Around the studio in Milan, Sottsass Associati has gathered a group of designers, some of whom are very young and unknown, but with an evident inventive potential, freshness and desire to create new things, to offer Egizia an innovative and international range of decorations and objects that would allow it to present itself on all the markets of the world with a contemporary image equal to any competition.
The result of this collaboration is the collection called 'Handle with care'.
The serigraphed glass used for these products acquires in these objects a dignity of its own and reaches surprising levels as regards the quality of decoration.

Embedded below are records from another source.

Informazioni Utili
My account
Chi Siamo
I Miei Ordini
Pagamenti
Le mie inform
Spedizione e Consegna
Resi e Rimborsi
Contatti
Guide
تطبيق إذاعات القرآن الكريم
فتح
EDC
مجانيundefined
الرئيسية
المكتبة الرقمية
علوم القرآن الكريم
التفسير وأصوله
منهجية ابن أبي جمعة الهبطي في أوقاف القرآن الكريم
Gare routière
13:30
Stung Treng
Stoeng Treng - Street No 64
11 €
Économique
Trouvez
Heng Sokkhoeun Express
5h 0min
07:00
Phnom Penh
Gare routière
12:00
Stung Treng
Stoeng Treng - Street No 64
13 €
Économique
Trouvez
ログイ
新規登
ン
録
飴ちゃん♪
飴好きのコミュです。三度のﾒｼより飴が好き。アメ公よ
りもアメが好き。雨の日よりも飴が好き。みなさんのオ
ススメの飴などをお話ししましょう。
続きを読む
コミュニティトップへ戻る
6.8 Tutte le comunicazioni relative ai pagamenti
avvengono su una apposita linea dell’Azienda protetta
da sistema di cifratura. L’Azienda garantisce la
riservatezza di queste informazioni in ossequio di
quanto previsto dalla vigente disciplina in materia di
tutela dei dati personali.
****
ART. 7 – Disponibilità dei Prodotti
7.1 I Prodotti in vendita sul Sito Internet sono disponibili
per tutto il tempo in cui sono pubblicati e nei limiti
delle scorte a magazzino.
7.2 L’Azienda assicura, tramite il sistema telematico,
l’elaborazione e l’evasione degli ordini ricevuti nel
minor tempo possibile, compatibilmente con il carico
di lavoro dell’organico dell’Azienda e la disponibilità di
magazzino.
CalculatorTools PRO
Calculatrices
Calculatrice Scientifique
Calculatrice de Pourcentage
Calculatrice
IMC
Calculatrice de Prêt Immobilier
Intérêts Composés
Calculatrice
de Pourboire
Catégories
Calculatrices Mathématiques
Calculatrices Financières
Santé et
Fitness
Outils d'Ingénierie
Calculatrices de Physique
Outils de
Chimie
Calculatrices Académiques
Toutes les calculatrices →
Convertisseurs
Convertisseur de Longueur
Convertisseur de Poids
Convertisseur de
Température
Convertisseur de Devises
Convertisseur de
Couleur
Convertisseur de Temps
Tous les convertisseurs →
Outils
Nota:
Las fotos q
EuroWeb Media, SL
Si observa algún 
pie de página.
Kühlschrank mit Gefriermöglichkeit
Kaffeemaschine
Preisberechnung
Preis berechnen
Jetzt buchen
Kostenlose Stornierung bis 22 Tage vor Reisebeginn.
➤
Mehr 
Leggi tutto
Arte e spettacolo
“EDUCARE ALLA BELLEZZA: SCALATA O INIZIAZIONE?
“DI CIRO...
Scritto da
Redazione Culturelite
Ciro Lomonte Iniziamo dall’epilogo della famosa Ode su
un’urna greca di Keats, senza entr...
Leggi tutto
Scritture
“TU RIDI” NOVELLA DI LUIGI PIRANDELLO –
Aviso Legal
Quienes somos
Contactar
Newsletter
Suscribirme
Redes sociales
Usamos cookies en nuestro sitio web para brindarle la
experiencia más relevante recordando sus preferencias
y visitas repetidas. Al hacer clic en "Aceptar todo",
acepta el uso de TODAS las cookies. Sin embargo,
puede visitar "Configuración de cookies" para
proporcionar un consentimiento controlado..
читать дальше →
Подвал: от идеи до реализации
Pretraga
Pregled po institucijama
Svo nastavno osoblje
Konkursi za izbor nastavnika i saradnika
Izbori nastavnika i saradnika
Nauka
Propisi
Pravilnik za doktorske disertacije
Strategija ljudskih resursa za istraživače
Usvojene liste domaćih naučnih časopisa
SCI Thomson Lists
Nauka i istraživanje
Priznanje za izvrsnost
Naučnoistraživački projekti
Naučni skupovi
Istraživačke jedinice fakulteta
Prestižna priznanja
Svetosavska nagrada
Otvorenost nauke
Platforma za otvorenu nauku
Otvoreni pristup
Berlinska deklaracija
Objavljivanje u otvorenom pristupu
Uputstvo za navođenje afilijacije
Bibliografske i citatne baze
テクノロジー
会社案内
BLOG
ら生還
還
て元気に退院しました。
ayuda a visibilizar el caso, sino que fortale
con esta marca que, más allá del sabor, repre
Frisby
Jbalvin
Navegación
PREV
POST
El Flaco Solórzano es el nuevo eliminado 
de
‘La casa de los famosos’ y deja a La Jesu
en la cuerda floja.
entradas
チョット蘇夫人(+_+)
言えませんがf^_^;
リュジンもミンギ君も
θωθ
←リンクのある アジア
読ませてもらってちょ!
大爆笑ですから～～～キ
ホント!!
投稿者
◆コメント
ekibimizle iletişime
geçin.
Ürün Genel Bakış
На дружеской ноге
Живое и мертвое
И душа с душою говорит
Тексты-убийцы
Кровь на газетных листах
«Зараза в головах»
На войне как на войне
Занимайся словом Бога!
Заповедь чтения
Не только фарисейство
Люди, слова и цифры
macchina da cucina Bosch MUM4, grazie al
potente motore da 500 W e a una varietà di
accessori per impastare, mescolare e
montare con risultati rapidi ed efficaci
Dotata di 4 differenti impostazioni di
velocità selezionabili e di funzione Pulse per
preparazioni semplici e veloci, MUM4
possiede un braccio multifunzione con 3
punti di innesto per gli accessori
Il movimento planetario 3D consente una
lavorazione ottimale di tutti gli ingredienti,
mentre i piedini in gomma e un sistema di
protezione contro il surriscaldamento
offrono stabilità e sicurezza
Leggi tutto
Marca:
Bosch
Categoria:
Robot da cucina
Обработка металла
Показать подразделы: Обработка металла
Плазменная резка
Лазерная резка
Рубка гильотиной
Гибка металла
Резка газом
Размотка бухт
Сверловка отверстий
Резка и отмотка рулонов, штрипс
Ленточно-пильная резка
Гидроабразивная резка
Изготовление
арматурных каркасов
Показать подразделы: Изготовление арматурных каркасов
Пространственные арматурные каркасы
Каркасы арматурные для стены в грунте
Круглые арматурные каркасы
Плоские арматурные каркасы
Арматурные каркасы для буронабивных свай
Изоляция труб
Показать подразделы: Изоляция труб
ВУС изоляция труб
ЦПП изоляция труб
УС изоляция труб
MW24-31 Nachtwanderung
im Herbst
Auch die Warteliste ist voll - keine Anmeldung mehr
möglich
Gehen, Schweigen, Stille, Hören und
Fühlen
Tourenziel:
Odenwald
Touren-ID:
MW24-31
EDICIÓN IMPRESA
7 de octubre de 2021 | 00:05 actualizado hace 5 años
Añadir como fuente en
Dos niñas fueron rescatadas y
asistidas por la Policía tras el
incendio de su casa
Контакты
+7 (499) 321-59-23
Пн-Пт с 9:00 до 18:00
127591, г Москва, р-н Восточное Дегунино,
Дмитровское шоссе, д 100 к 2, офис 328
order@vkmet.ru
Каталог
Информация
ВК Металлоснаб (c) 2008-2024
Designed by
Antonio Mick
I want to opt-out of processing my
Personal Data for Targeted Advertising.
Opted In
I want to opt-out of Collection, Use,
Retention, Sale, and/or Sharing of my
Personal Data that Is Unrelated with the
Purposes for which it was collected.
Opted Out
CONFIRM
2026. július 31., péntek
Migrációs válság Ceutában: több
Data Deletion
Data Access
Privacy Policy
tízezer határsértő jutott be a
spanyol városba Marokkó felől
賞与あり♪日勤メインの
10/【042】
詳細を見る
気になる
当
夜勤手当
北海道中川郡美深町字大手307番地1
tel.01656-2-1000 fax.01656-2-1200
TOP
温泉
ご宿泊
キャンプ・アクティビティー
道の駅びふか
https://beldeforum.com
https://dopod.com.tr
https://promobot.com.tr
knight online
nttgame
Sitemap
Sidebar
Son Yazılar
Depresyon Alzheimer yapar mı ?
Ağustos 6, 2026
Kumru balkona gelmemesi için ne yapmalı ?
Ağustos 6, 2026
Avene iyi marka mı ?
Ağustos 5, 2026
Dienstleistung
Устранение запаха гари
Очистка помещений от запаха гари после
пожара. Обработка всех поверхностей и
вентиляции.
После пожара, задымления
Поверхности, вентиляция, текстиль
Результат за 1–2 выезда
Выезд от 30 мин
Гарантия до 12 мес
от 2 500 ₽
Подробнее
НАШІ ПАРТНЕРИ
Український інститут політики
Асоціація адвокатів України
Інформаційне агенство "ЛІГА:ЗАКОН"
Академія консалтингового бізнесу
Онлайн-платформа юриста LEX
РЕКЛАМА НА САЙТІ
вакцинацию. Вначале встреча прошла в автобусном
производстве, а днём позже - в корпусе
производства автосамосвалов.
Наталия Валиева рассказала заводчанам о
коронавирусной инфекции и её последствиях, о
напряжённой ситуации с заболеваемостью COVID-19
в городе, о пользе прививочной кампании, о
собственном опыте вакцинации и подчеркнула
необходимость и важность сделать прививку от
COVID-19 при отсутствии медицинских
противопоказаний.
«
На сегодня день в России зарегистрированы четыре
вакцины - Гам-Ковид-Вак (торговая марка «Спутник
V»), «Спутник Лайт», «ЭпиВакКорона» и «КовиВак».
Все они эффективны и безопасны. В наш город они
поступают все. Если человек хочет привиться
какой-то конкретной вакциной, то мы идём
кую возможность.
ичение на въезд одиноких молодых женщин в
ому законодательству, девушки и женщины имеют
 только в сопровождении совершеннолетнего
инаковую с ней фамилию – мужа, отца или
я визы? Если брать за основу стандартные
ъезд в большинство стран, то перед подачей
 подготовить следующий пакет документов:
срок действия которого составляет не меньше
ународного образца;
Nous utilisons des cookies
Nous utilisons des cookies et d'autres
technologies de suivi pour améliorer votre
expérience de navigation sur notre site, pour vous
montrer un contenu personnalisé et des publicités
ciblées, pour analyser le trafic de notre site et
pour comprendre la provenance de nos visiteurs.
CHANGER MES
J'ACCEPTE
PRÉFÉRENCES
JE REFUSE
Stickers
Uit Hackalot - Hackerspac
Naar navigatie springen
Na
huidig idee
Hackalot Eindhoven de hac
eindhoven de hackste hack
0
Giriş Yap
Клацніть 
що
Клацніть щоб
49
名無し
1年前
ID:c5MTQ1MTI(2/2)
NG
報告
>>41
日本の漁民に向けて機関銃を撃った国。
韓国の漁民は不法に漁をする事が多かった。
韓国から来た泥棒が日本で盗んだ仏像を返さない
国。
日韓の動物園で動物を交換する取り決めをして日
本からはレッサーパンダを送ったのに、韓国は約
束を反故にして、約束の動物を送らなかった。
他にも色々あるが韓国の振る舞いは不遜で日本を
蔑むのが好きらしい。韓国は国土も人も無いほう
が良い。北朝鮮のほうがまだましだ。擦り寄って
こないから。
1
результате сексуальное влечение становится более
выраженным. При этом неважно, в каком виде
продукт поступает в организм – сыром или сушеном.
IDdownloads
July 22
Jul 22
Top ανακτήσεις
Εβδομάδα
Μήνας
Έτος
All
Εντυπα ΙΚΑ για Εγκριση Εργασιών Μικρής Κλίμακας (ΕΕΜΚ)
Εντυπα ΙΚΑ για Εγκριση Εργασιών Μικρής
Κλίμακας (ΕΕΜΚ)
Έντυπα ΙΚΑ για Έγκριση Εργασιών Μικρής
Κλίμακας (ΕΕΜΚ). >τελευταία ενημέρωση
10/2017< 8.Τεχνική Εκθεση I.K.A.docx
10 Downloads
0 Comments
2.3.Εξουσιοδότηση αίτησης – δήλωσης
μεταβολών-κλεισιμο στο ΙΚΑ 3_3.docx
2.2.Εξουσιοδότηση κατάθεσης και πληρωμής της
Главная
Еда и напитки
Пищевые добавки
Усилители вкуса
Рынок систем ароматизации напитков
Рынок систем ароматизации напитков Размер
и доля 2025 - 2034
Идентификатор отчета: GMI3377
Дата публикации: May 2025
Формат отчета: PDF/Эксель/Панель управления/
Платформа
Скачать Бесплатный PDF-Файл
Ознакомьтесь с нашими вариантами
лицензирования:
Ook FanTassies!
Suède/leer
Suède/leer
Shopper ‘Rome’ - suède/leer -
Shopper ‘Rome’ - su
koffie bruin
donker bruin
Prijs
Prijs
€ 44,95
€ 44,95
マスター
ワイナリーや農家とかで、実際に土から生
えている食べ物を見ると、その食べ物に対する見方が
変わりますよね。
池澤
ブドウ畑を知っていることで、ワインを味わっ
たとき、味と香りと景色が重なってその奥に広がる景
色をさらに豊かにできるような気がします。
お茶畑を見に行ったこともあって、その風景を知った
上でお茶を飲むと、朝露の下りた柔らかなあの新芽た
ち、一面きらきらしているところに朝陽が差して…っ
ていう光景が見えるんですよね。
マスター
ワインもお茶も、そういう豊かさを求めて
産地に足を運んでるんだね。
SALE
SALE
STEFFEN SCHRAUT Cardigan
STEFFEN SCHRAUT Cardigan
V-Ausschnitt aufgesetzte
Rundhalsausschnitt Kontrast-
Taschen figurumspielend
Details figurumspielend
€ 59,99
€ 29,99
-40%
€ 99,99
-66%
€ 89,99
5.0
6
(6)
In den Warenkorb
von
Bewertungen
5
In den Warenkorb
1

Much could be said about the complexity of the work, the number of printmaking steps required by the more sophisticated motifs, the difficulties raised by some effects, the obstacles to overcome to obtain special colours that must stand the temperature of the oven where colour fuses indelibly with glass, but all this is not of great interest for the end user. This is the patrimony of knowledge and experience that the company has managed to build up. What catches the interest are these objects, notwithstanding their simple shapes and use, as they fill a home with a charge of quality and freshness that reveals the passion of those who made them and the enthusiasm of those who designed them.